Zebrafish embryos do not transcribe their genome during the first period of rapid cell divisions until the ~1000 cell stage. During these cell divisions each cell and its nucleus decrease in volume. We investigated transcription factor binding during this developmental period and observed that the frequency of specific transcription factor - DNA interactions increased after each cell devision cycle, in accordance with the decreasing nuclear reaction volume. This suggests that a mechanism based on the law of mass action contributes to timing of zygotic transciption onset in the embryo. This work was published on arXiv in 2017.

Final results

Our single molecule experiments on CTCF and theoretical considerations of DNA residence times revealed important details on the mechanism of action of this architectural protein:
- how it searches and finds its specific sites amongst myriads of unspecific sequences
- how long specific sites are occupied and thus how long loop structures are stabilized
- how cells deal with CTCF-bound chromatin during replication.

The experiments varying the DNA residence time of a transcription factor directly demonstrate the importance of this time parameter for the regulation of transcription. Analogously, other processes relying on protein-DNA interaction, such as CTCF-mediated loop formation, will depend on the lifetime of the protein-DNA bond. In addition, these experiments established the DNA binding domain of TALEs as tool to study temporal aspects of gene regulation and chromatin architecture.

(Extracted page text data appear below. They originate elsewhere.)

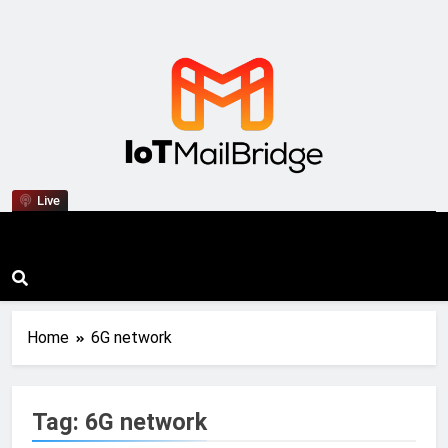
IoT Mail Bridge
Live
Home
6G network
Tag:
6G network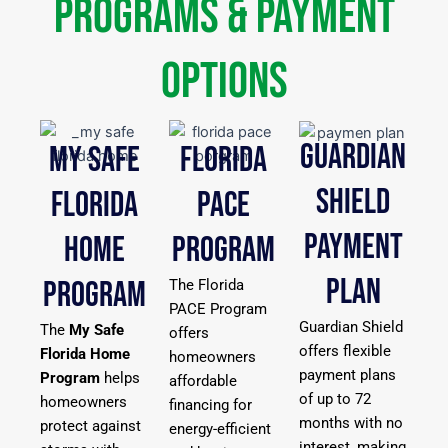
Programs & Payment
Options
GUARDIAN
MY SAFE
FLORIDA
SHIELD
FLORIDA
PACE
PAYMENT
HOME
PROGRAM
PLAN
PROGRAM
The Florida
PACE Program
Guardian Shield
The
My Safe
offers
offers flexible
Florida Home
homeowners
payment plans
Program
helps
affordable
of up to 72
homeowners
financing for
months with no
protect against
energy-efficient
interest, making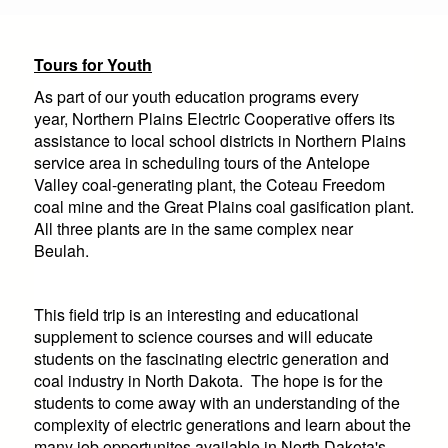
are
here
Tours for Youth
As part of our youth education programs every
year,
Northern Plains Electric Cooperative
offers its
assistance to local school districts in Northern Plains
service area in scheduling tours of the Antelope
Valley coal-generating plant, the Coteau Freedom
coal mine and the Great Plains coal gasification plant.
All three plants are in the same complex near
Beulah.
This field trip is an interesting and educational
supplement to science courses and will educate
students on the fascinating electric generation and
coal industry in North Dakota. The hope is for the
students to come away with an understanding of the
complexity of electric generations and learn about the
many job opportunites available in North Dakota's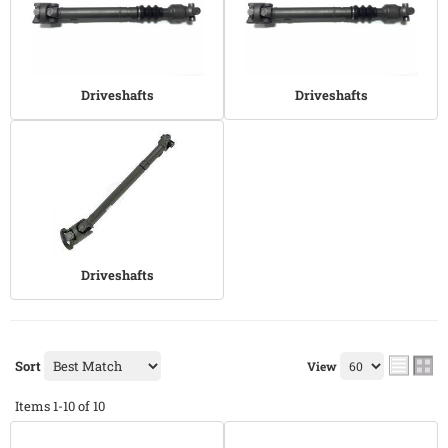
Driveshafts
Driveshafts
Driveshafts
Sort
View
Items
1-
10
of
10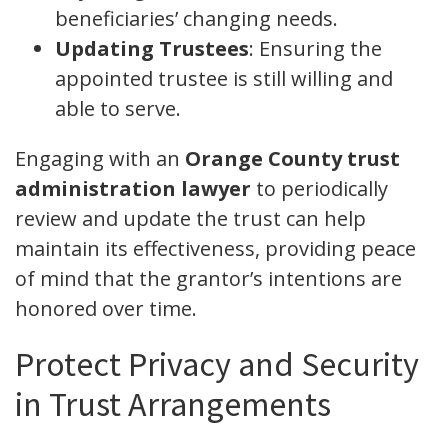
beneficiaries’ changing needs.
Updating Trustees
: Ensuring the
appointed trustee is still willing and
able to serve.
Engaging with an
Orange County trust
administration lawyer
to periodically
review and update the trust can help
maintain its effectiveness, providing peace
of mind that the grantor’s intentions are
honored over time.
Protect Privacy and Security
in Trust Arrangements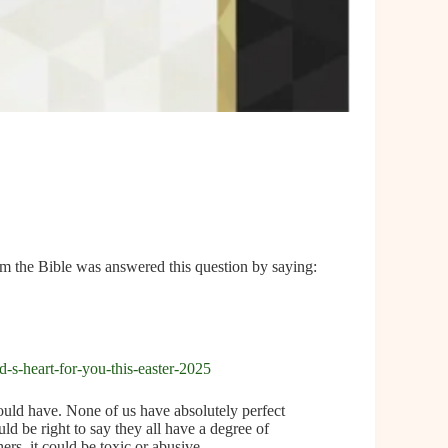
m the Bible was answered this question by saying:
-s-heart-for-you-this-easter-2025
ould have. None of us have absolutely perfect
uld be right to say they all have a degree of
ers, it could be toxic or abusive.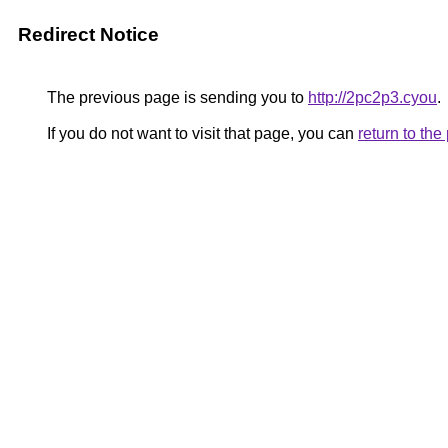
Redirect Notice
The previous page is sending you to
http://2pc2p3.cyou
.
If you do not want to visit that page, you can
return to th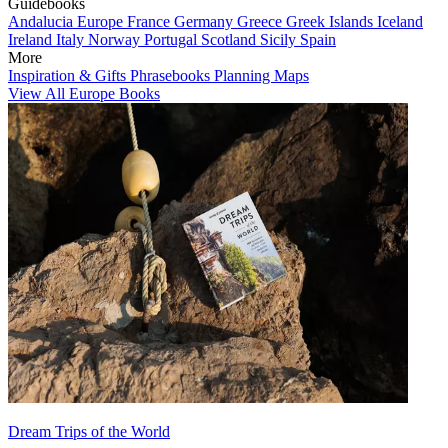
Guidebooks
Andalucia
Europe
France
Germany
Greece
Greek Islands
Iceland
Ireland
Italy
Norway
Portugal
Scotland
Sicily
Spain
More
Inspiration & Gifts
Phrasebooks
Planning Maps
View All Europe Books
Dream Trips of the World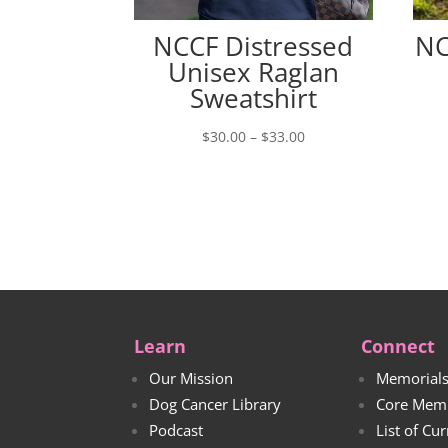
NCCF Distressed
NC
Unisex Raglan
Sweatshirt
Price
$
30.00
–
$
33.00
range:
$30.00
through
$33.00
Learn
Connect
Our Mission
Memorial
Dog Cancer Library
Core Mem
Podcast
List of Cu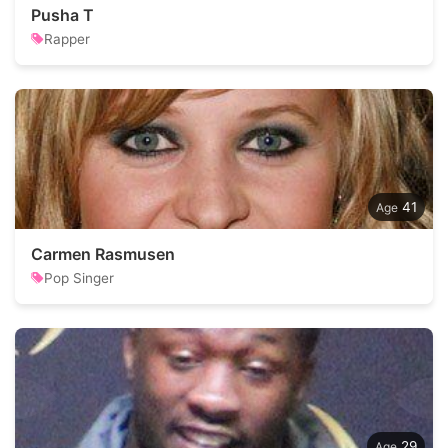
Pusha T
Rapper
41
Carmen Rasmusen
Pop Singer
29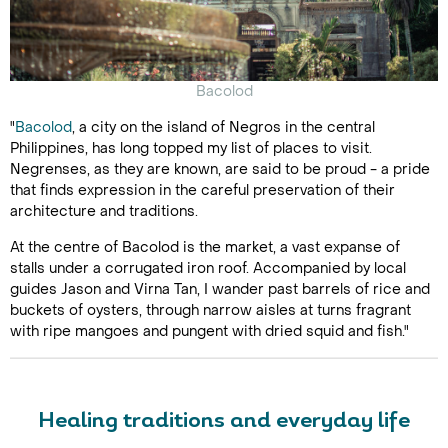
Bacolod
"
Bacolod
, a city on the island of Negros in the central
Philippines, has long topped my list of places to visit.
Negrenses, as they are known, are said to be proud - a pride
that finds expression in the careful preservation of their
architecture and traditions.
At the centre of Bacolod is the market, a vast expanse of
stalls under a corrugated iron roof. Accompanied by local
guides Jason and Virna Tan, I wander past barrels of rice and
buckets of oysters, through narrow aisles at turns fragrant
with ripe mangoes and pungent with dried squid and fish."
Healing traditions and everyday life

Our single molecule experiments on TBP-DNA interactions in live developing Zebrafish embryos brought forth several very important new experimental possibilities and scientific insights:
- by using reflected light sheet microscopy, single molecule tracking can now be performed in the natural envireonment of live developing embryos for several hours
- by using interlaced time-lapse microscopy, biomolecular interaction kinetics such as protein-DNA interactions can be quantified even during rapid cell division cycles
- the nucleus plays a role as decreasing reaction volume during early embryo development. Intranuclear biomolecules are thus concentrated during development, with tremendous impact on the fraction of biomolecules entering a complexed state.